Are the Crowds Truly Wise?
James Surowiecki opens "The Wisdom of Crowds", a frequently cited book in economics and psychology, with an anecdote about a scientist in the early 20th century named Francis Galton. Francis (I'll use his first name because using last names to invoke 'formality' always felt a little bit weird) participated in a Ox-weighing contests where participants had to estimate the weight of an Ox put on display. The winners would be those with the closest guesses.
Francis noted that the 800 participants included "a diverse bunch" and suspected that rather than trust any particular individual, the average guesser was probably the best. So he collected the guesses after the contest was over and noted that the distribution of guesses followed a bell curve. More importantly, he noted that the mean weight (1,197 pounds) was almost exactly the true weight (1,198 pounds). Now, we don't know if Francis would have won had he submitted this guess, but I suspect he would have done quite well. This guess would certainly have been closer than most 'experts' -- farmers, animal handlers, etc. -- were individually, despite the sample containing many uninformed people.
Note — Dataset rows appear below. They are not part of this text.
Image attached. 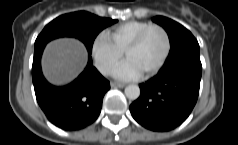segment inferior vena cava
<instances>
[{
	"label": "inferior vena cava",
	"instance_id": "602c4592",
	"mask_svg": "<svg viewBox=\"0 0 238 145\" xmlns=\"http://www.w3.org/2000/svg\"><path fill=\"white\" fill-rule=\"evenodd\" d=\"M109 71H110V70H109L108 68H103V69H102V72H103L104 74H107Z\"/></svg>",
	"mask_w": 238,
	"mask_h": 145
}]
</instances>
What Francis discovered is that errors are often symmetric (an individual is roughly equally likely to overestimate a quantity as underestimate it, and by roughly equal magnitudes).
By averaging data in some way, we can de-noise it by cancelling out the overestimators with the underestimators. If we use the mean, we're suggesting that the total amount people overestimate by is roughly equivalent to the total amount people underestimate by. If we use median, we're suggesting that the number of overestimators is roughly equal to the number of underestimators.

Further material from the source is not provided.